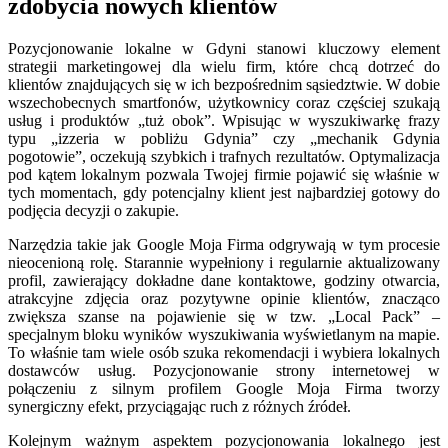
zdobycia nowych klientów
Pozycjonowanie lokalne w Gdyni stanowi kluczowy element
strategii marketingowej dla wielu firm, które chcą dotrzeć do
klientów znajdujących się w ich bezpośrednim sąsiedztwie. W dobie
wszechobecnych smartfonów, użytkownicy coraz częściej szukają
usług i produktów „tuż obok”. Wpisując w wyszukiwarkę frazy
typu „izzeria w pobliżu Gdynia” czy „mechanik Gdynia
pogotowie”, oczekują szybkich i trafnych rezultatów. Optymalizacja
pod kątem lokalnym pozwala Twojej firmie pojawić się właśnie w
tych momentach, gdy potencjalny klient jest najbardziej gotowy do
podjęcia decyzji o zakupie.
Narzędzia takie jak Google Moja Firma odgrywają w tym procesie
nieocenioną rolę. Starannie wypełniony i regularnie aktualizowany
profil, zawierający dokładne dane kontaktowe, godziny otwarcia,
atrakcyjne zdjęcia oraz pozytywne opinie klientów, znacząco
zwiększa szanse na pojawienie się w tzw. „Local Pack” –
specjalnym bloku wyników wyszukiwania wyświetlanym na mapie.
To właśnie tam wiele osób szuka rekomendacji i wybiera lokalnych
dostawców usług. Pozycjonowanie strony internetowej w
połączeniu z silnym profilem Google Moja Firma tworzy
synergiczny efekt, przyciągając ruch z różnych źródeł.
Kolejnym ważnym aspektem pozycjonowania lokalnego jest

---*---

== Aim of the task ==
The answer must be the lines from the one containing "dostawców usług. Pozycjonowanie" through the last line of the records, copied exactly, with nothing else.

== Your solution ==
dostawców usług. Pozycjonowanie strony internetowej w
połączeniu z silnym profilem Google Moja Firma tworzy
synergiczny efekt, przyciągając ruch z różnych źródeł.
Kolejnym ważnym aspektem pozycjonowania lokalnego jest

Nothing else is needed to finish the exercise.